Catedral de Orense (vía)

Obviamente Blanco Amor alcanza un espectro menor y los diferentes países suponen diferencias sociológicas de peso (la presencia continua del clero en un caso, el antisemitismo en otro). Pero ambos comparten el humor del protagonista: inteligente, observador, diletante, exquisito, asombrado ante las bellezas del arte y el mundo. Por supuesto, aunque se llame Auría en la novela, Orense no es París, y aunque tanto Luisito como Marcel son conscientes de la mediocridad social que les rodea, sus potencialidades difieren. Eso no afecta a la delicadeza y exquisitez del hermoso lenguaje de Blanco Amor, que sitúa a su delicado niño sensible viviendo con su madre y sus tías, mientras que su padre ha sido obligado a separarse de la familia por su carácter manirroto y prácticamente montaraz. La catedral del título es el edificio junto a la casa en que vive Luis, un refugio imponente y severo con el que establece una particular relación de necesidad, referencia espacial e impostadamente moral, y anclaje vital de una ciudad de la que Luis parece incapaz de deshacerse. Llega en esto casi más allá que Proust con la epifanía en la iglesia de Balbec, pero es explicable ya que la representación del cristianismo apela a diferentes matices en los dos países.

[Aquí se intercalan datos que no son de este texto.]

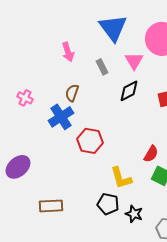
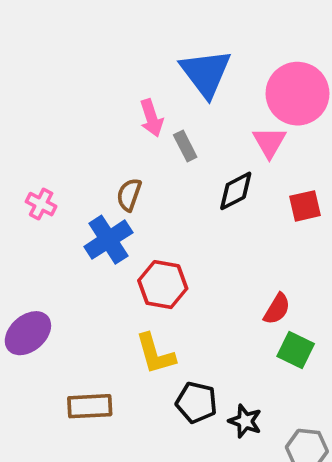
pink arrow: (68, 52) -> (151, 118), moved
pink triangle: (134, 61) -> (269, 142), moved
yellow L-shape: (121, 178) -> (155, 354), moved

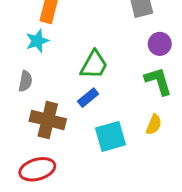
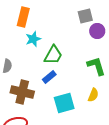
cyan star: (37, 41) -> (33, 39), moved
purple circle: (160, 44) -> (97, 31), moved

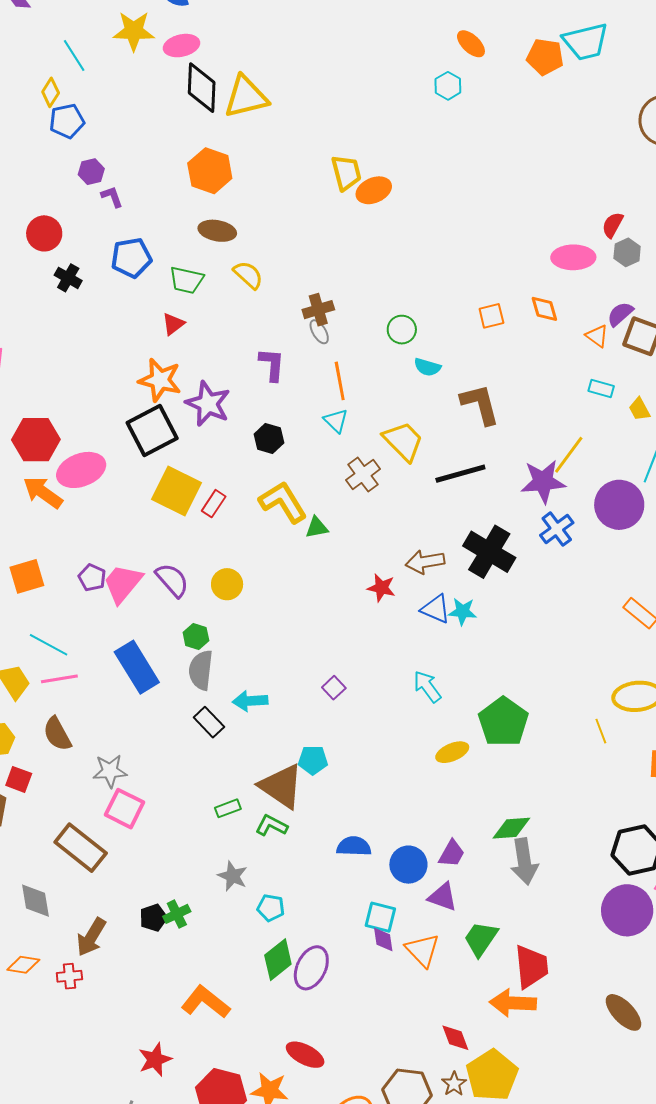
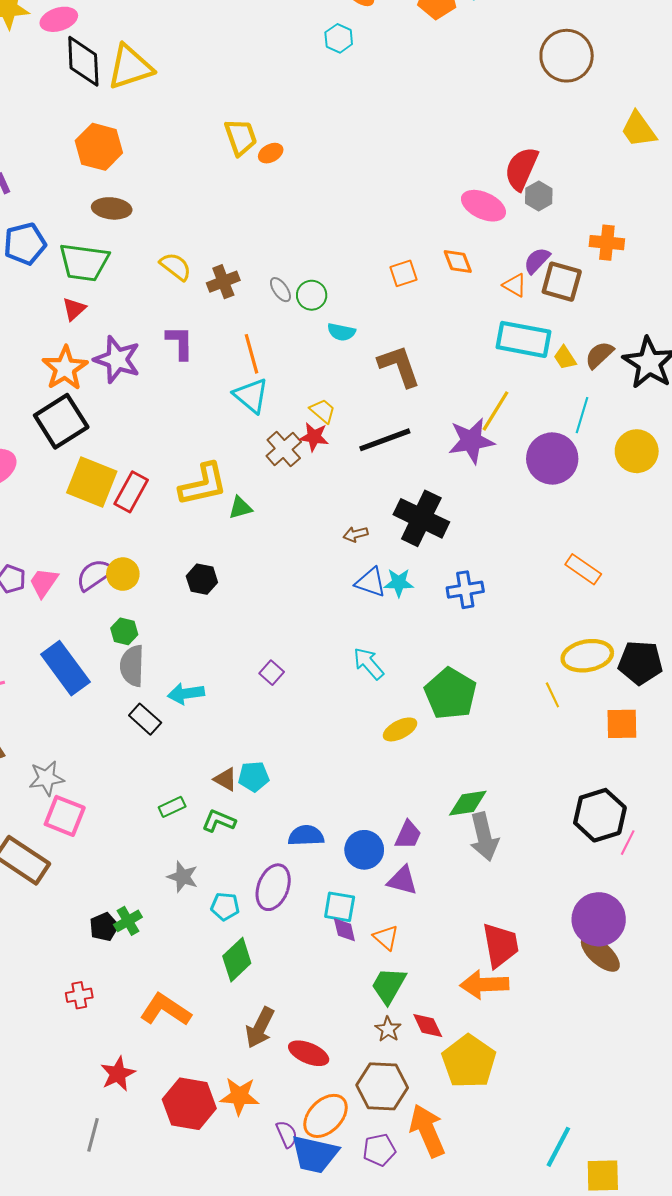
orange ellipse: (374, 190) -> (271, 153), size x0.7
red semicircle: (613, 225) -> (521, 169), size x1.6
pink ellipse: (573, 257) -> (483, 206), turned 30
yellow semicircle: (248, 275) -> (176, 266), moved
green trapezoid: (186, 280) -> (84, 262), size x1.4
gray ellipse: (319, 332) -> (280, 290), moved
orange star: (160, 380) -> (65, 368), turned 30
cyan rectangle: (601, 389) -> (523, 339), size x2.0
purple star: (208, 404) -> (117, 359), moved
cyan triangle: (336, 421) -> (251, 395), size x1.4
black hexagon: (269, 439) -> (202, 579), moved
yellow trapezoid: (403, 441) -> (323, 411), size x0.6
yellow L-shape: (283, 502) -> (203, 484), turned 114
red rectangle: (214, 504) -> (131, 492), size x1.4
blue cross: (557, 529) -> (465, 590), moved, turned 32
brown arrow: (425, 562) -> (356, 534), size x0.6
purple semicircle: (172, 580) -> (95, 575), turned -78
pink trapezoid: (123, 583) -> (44, 582), size x0.7
yellow circle: (227, 584) -> (123, 574), moved
red star: (381, 588) -> (314, 437), moved
cyan pentagon: (313, 760) -> (254, 777), moved
brown triangle: (281, 786) -> (226, 779), size x0.5
purple circle: (627, 910) -> (599, 919), moved
brown arrow: (91, 937) -> (260, 1028), moved
green trapezoid: (481, 939) -> (389, 985), moved
orange triangle: (422, 950) -> (386, 938), size x0.7
purple ellipse: (311, 968) -> (273, 887), moved
red cross: (69, 976) -> (79, 995), moved
brown ellipse: (623, 1012) -> (600, 954), moved
red ellipse: (305, 1055) -> (309, 1053), moved
brown star: (454, 1084) -> (388, 1029), moved

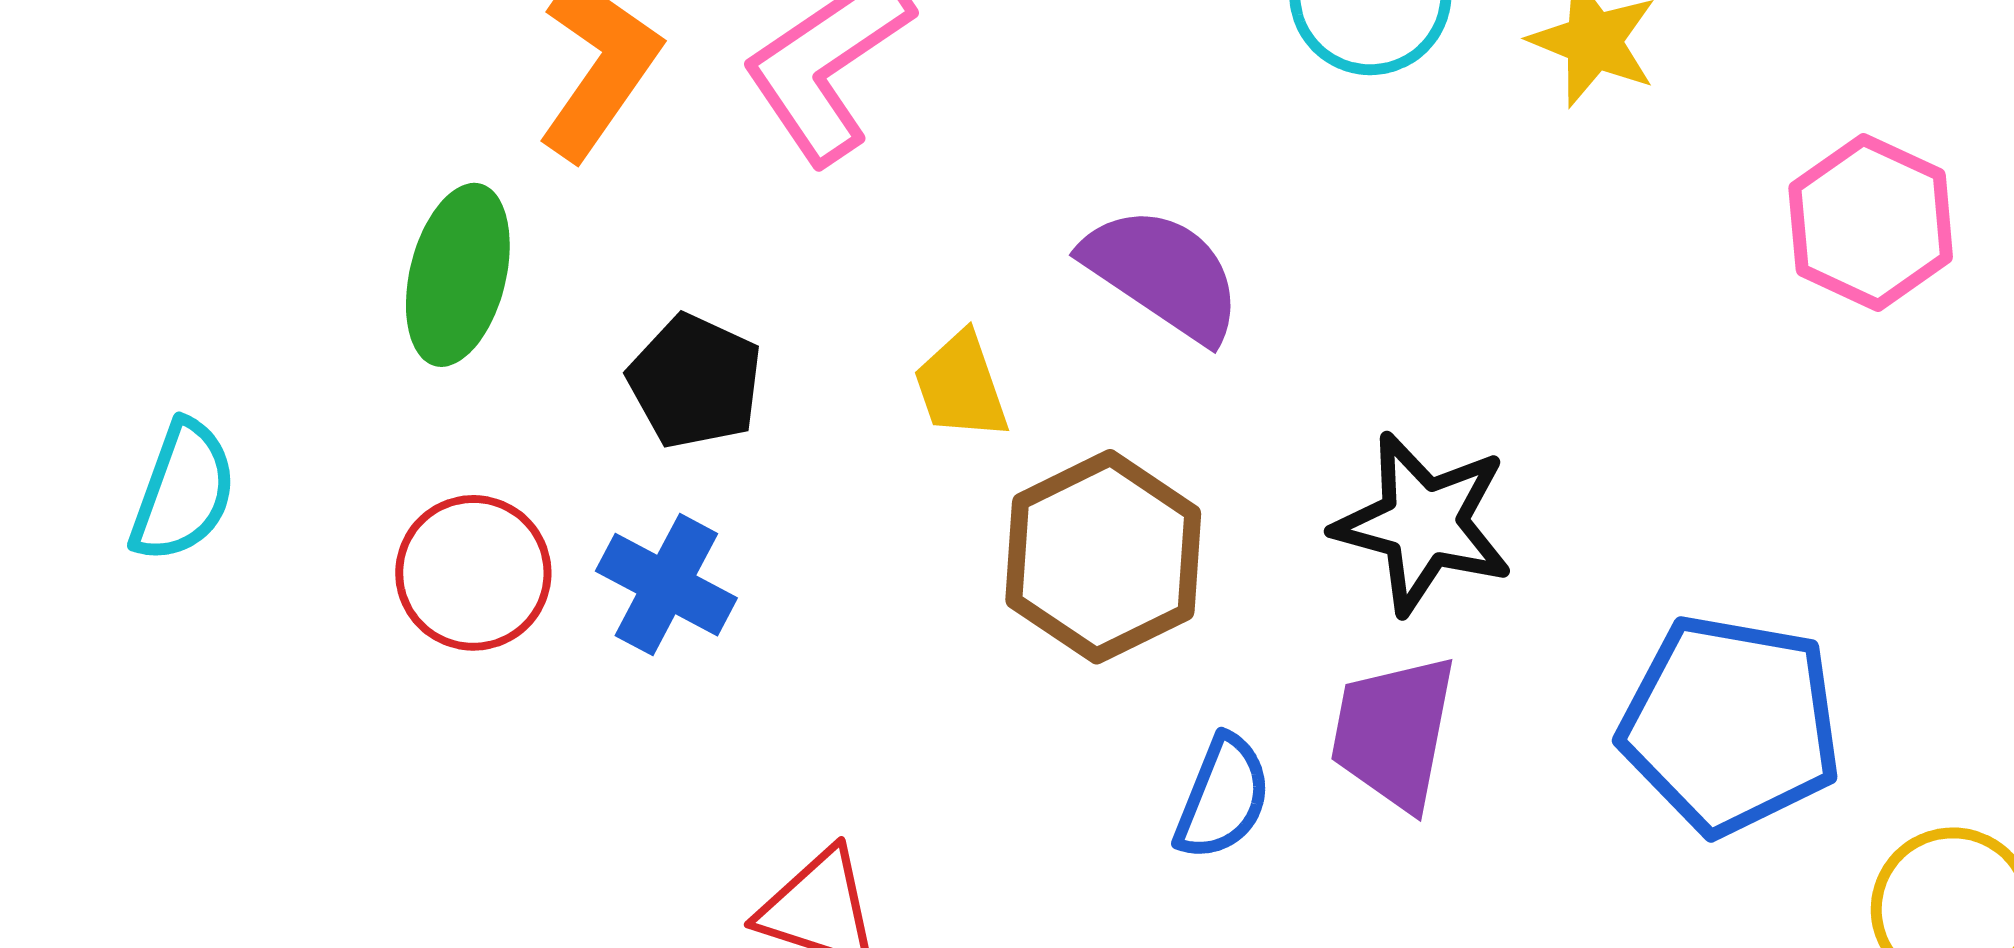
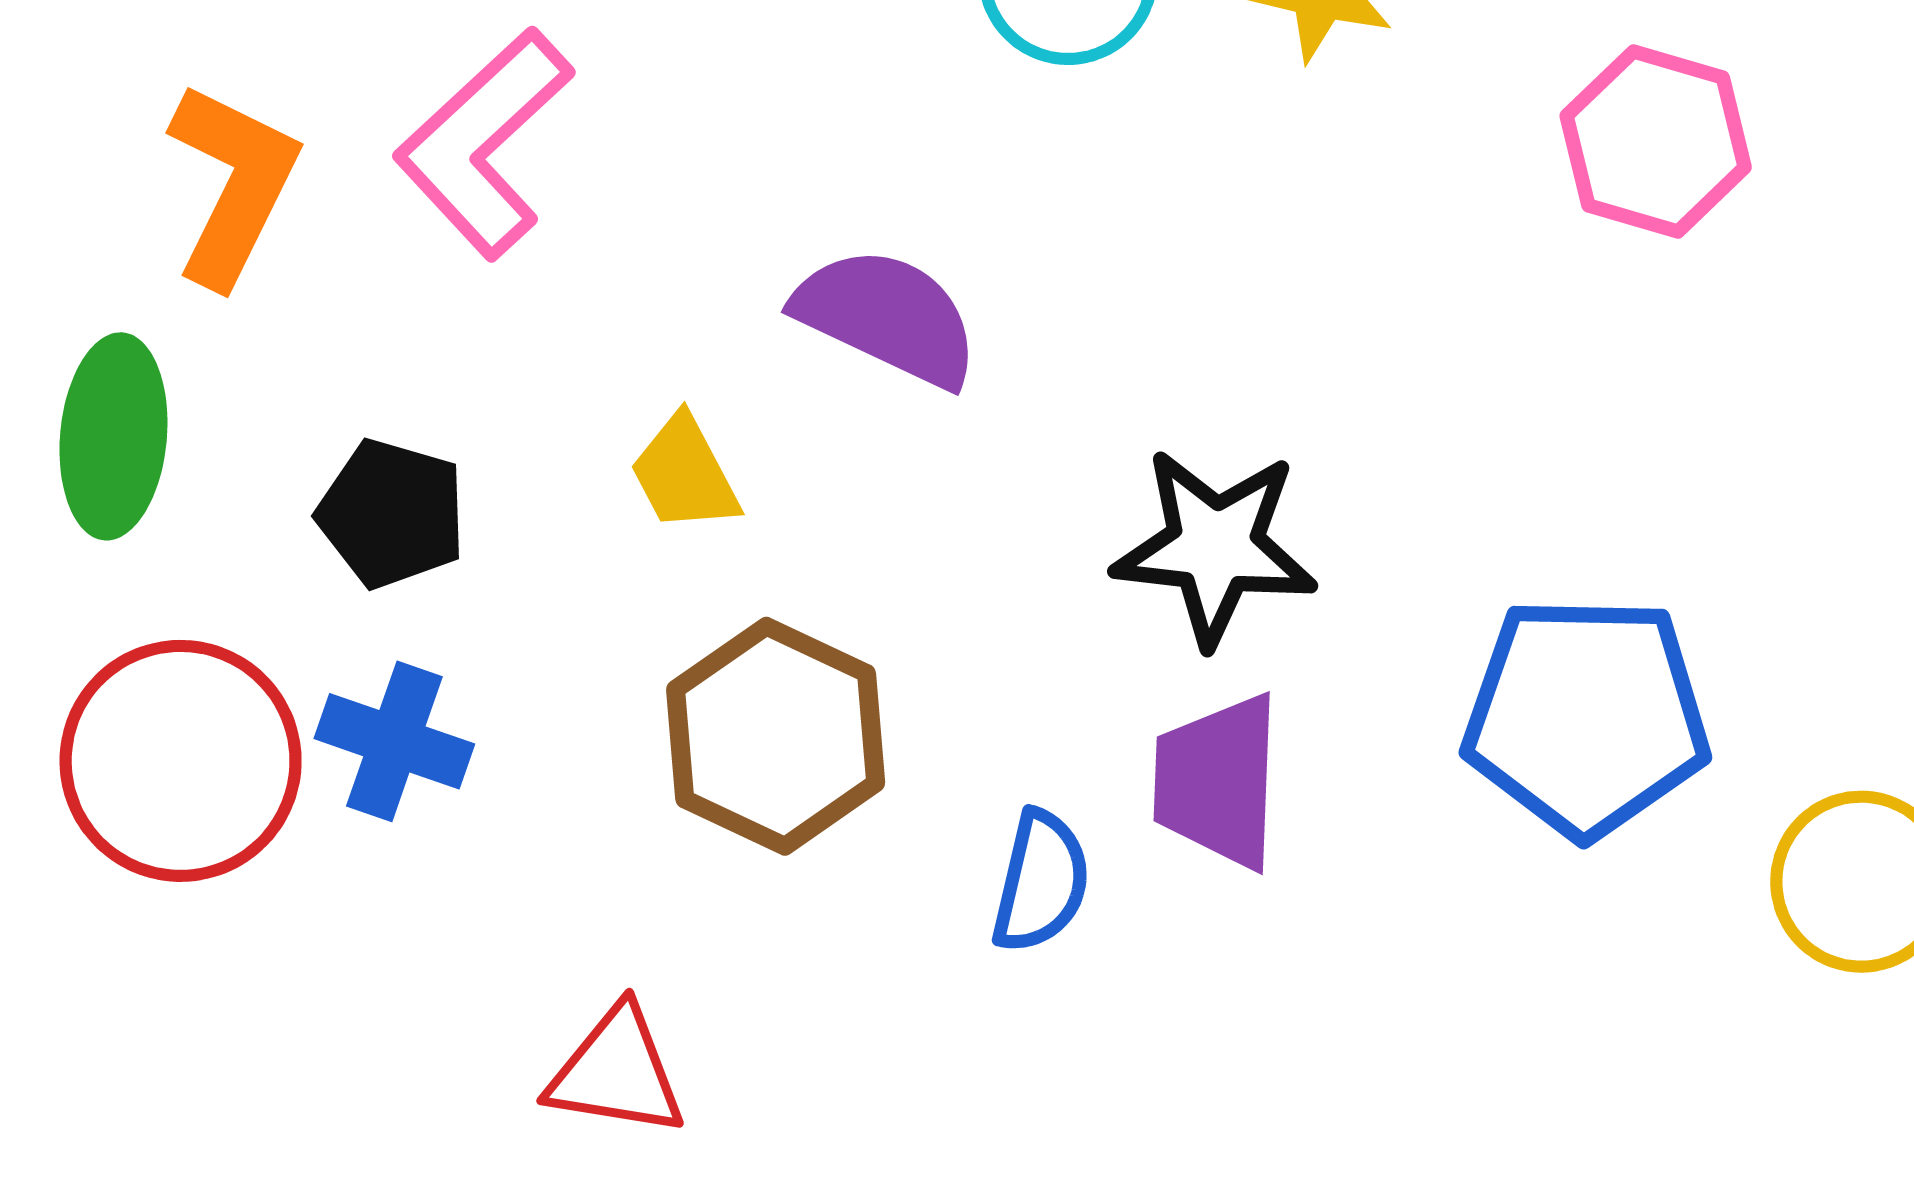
brown hexagon: (1103, 557) -> (776, 736), moved
red circle: (473, 573) -> (181, 761), size x1.4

Blanco Amor es florido y barroco; domina un vocabulario extenso, preciso y culto. Refleja además el hablar y las expresiones de época; su mayor logro es probablemente conseguir una atmósfera que oscila equilibradamente entre la mirada ingenua del niño enmadrado y la sociedad cerrada y encerrada en que vive. Por los márgenes se cuelan una Iglesia y sus varios matices (desde la fascinación por la mole arquitectónica a los sacerdotes y sus dobles caras, un retrato que llevó a la censura del libro, según cuenta Fernando Larraz), una división sociopolítica entre clases dominantes y dominadas, aunque con peculiaridades transversales (desde los pobres devotos a los indianos millonarios y algunos ricos ácratas), una hipocresía generalizada respecto al sexo, y la homosexualidad de Amadeo, el amigo de Luis en que el autor proyecta su propia sexualidad, en un juego similar de fascinación y representación al de Proust con Robert de Saint-Loup. El efecto literario es envolvente, aunque es cierto que la tercera parte de la novela introduce de manera esforzada personajes y situaciones nuevas que permitan resolverla, una vez que la trama principal se agota. Blanco Amor no sólo es un fascinante escritor descriptivo de lo íntimo y lo público, sino un narrador ágil e irónico, capaz de observar matices y puntos de vista en algunas situaciones de planteamiento complejo (el entierro cristiano de la dueña del prostíbulo, o el ajusticiamiento de un asesino por garrote vil entre ellos) que revelan gran amplitud estética en su concepción literaria. Es una obra de menor contundencia que A esmorga, pero su conjunto poético-realista es una cumbre literaria en medio del panorama tremendista de la literatura española de aquellos años.